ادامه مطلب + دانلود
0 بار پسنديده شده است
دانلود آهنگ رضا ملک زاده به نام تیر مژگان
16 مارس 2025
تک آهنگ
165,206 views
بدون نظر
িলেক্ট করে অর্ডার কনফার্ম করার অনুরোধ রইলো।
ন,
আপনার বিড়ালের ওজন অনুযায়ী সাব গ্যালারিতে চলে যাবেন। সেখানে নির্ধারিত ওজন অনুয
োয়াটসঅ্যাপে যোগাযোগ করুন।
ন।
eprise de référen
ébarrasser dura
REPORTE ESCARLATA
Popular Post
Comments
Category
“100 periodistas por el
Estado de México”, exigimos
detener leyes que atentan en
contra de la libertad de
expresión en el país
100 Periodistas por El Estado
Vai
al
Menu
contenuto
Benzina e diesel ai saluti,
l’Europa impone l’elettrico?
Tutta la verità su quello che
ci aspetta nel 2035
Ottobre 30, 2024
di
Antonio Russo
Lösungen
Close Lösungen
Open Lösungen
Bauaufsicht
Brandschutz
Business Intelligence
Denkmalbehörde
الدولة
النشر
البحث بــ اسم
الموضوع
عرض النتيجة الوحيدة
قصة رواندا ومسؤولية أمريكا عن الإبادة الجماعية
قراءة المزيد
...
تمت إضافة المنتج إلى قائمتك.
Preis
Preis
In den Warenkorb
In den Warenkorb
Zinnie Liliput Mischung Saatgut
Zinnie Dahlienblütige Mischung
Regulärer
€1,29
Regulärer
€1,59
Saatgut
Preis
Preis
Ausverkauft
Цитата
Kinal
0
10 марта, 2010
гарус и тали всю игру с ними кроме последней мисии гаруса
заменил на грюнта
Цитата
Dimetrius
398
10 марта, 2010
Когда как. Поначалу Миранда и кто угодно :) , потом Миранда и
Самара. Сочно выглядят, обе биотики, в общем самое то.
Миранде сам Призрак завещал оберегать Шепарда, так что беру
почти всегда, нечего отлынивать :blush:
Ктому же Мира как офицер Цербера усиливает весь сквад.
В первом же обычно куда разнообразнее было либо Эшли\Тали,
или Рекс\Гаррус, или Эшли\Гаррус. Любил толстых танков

※ ※ ※

▶ _What this task involves_:
Please restate, exactly as written, the line that holds "В первом же" and all remaining lines of the data above, and only those.

▶ _Response to this exercise_:
В первом же обычно куда разнообразнее было либо Эшли\Тали,
или Рекс\Гаррус, или Эшли\Гаррус. Любил толстых танков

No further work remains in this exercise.